瀬戸内国際芸術祭

野生の獲物
ドイツ童話『漁師とその妻』をモチーフに、染め・編み・大工という、日本とドイツの3つの職人技術の要素を持つ舞台装置から構成されるインスタレーション。会場となる古民家や伊吹島の歴史と相まって、ひとつの空間をつくり出す。

西冥の魚
伊吹島の調査から着想を得た作品。屏風状のパネルには巨大な魚や大量の小さな魚たちが波間の魚群となって描かれる。厚く塗られた下地に線を彫り込み、ぶちまけられた岩絵の具は鱗模様を生み出し、ダイナミックな力強い刻線によって豊穣な生命力が鮮やかに表現される

ものがみる夢
旧小学校の2つの教室内に「海の庭」「島の庭」を制作する。
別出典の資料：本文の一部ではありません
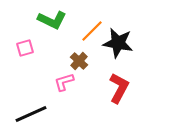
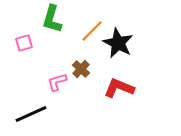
green L-shape: moved 1 px up; rotated 80 degrees clockwise
black star: rotated 16 degrees clockwise
pink square: moved 1 px left, 5 px up
brown cross: moved 2 px right, 8 px down
pink L-shape: moved 7 px left
red L-shape: rotated 96 degrees counterclockwise
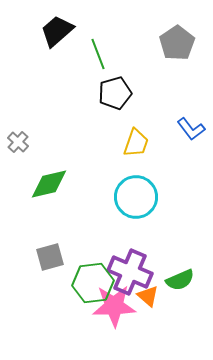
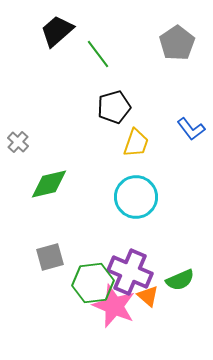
green line: rotated 16 degrees counterclockwise
black pentagon: moved 1 px left, 14 px down
pink star: rotated 24 degrees clockwise
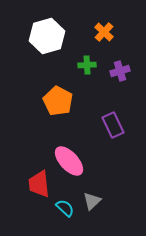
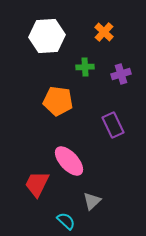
white hexagon: rotated 12 degrees clockwise
green cross: moved 2 px left, 2 px down
purple cross: moved 1 px right, 3 px down
orange pentagon: rotated 20 degrees counterclockwise
red trapezoid: moved 2 px left; rotated 32 degrees clockwise
cyan semicircle: moved 1 px right, 13 px down
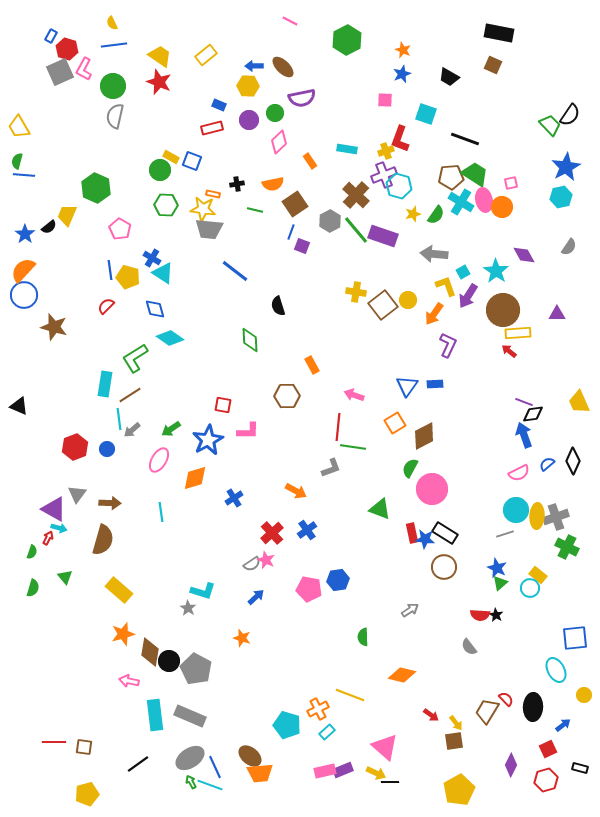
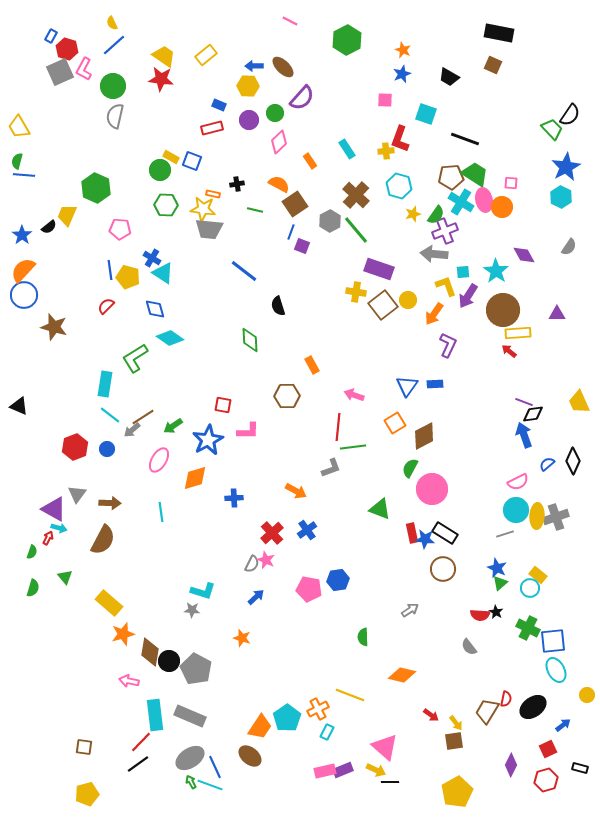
blue line at (114, 45): rotated 35 degrees counterclockwise
yellow trapezoid at (160, 56): moved 4 px right
red star at (159, 82): moved 2 px right, 3 px up; rotated 15 degrees counterclockwise
purple semicircle at (302, 98): rotated 36 degrees counterclockwise
green trapezoid at (550, 125): moved 2 px right, 4 px down
cyan rectangle at (347, 149): rotated 48 degrees clockwise
yellow cross at (386, 151): rotated 14 degrees clockwise
purple cross at (384, 175): moved 61 px right, 56 px down
pink square at (511, 183): rotated 16 degrees clockwise
orange semicircle at (273, 184): moved 6 px right; rotated 140 degrees counterclockwise
cyan hexagon at (561, 197): rotated 20 degrees counterclockwise
pink pentagon at (120, 229): rotated 25 degrees counterclockwise
blue star at (25, 234): moved 3 px left, 1 px down
purple rectangle at (383, 236): moved 4 px left, 33 px down
blue line at (235, 271): moved 9 px right
cyan square at (463, 272): rotated 24 degrees clockwise
brown line at (130, 395): moved 13 px right, 22 px down
cyan line at (119, 419): moved 9 px left, 4 px up; rotated 45 degrees counterclockwise
green arrow at (171, 429): moved 2 px right, 3 px up
green line at (353, 447): rotated 15 degrees counterclockwise
pink semicircle at (519, 473): moved 1 px left, 9 px down
blue cross at (234, 498): rotated 30 degrees clockwise
brown semicircle at (103, 540): rotated 12 degrees clockwise
green cross at (567, 547): moved 39 px left, 81 px down
gray semicircle at (252, 564): rotated 30 degrees counterclockwise
brown circle at (444, 567): moved 1 px left, 2 px down
yellow rectangle at (119, 590): moved 10 px left, 13 px down
gray star at (188, 608): moved 4 px right, 2 px down; rotated 28 degrees counterclockwise
black star at (496, 615): moved 3 px up
blue square at (575, 638): moved 22 px left, 3 px down
yellow circle at (584, 695): moved 3 px right
red semicircle at (506, 699): rotated 56 degrees clockwise
black ellipse at (533, 707): rotated 52 degrees clockwise
cyan pentagon at (287, 725): moved 7 px up; rotated 20 degrees clockwise
cyan rectangle at (327, 732): rotated 21 degrees counterclockwise
red line at (54, 742): moved 87 px right; rotated 45 degrees counterclockwise
orange trapezoid at (260, 773): moved 46 px up; rotated 52 degrees counterclockwise
yellow arrow at (376, 773): moved 3 px up
yellow pentagon at (459, 790): moved 2 px left, 2 px down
「海の庭」は、さまざまな形状の漁網を活用し、教室から見える美しい海や島の景色を借景にした作品。「島の庭」は、今は使われなくなった水瓶や釜などを使用した、かつての伊吹島の生活を想像させる作品。

反響
児童がいなくなった学校で、かつて子供たちが使用していた衣装を再利用し、当時の活気を感じさせるマーチングバンドを再現。まるで幽霊のマーチングバンドが演奏しているかのような空間を生み出す。地元のお年寄りの記憶と減少する若者たちがつながることを目指す。

伊吹の樹
伊吹島には出産前後を女性だけで集団生活し、家事から解放され養生する風習があり、その場所を出部屋(でべや)と呼んでいた。 生命の誕生の場である出部屋の跡地に、作家は生命の樹を植えた。 作品の一部であり、生命力を感じさせてくれる「アロエ」も見栄えがあり、見るたびにその姿を変える。

イリコ庵
「島の小さな集会所」として、島民も利用している東屋。 建築素材には、イリコの加工に使うせいろや島の石垣、瓦、廃木材などを使用している。坂道で疲れた際は、イリコ庵でホッと一息つくのもおすすめ。

最後の避難所
地域は人口流出による後継者不足で、文化や伝統が失われる危機に瀕している。竹と金属でできた神輿のようにも見えるオブジェは、大都市へ移住した新世代の島民に着想を得たもの。竹は団結と協力の精神を反映し、金属は「家」や漁師の道具を象徴する。金属の網は堅固でありながら透けて見え、存在しながらも忘れ去られつつある文化を示唆する。本作は、人口減少と移住による文化の喪失という緊急課題について鑑賞者に考えさせ、地域社会が持つユニークで豊かな伝統を、消え去る前に大切にし継承することの重要性を呼びかけている。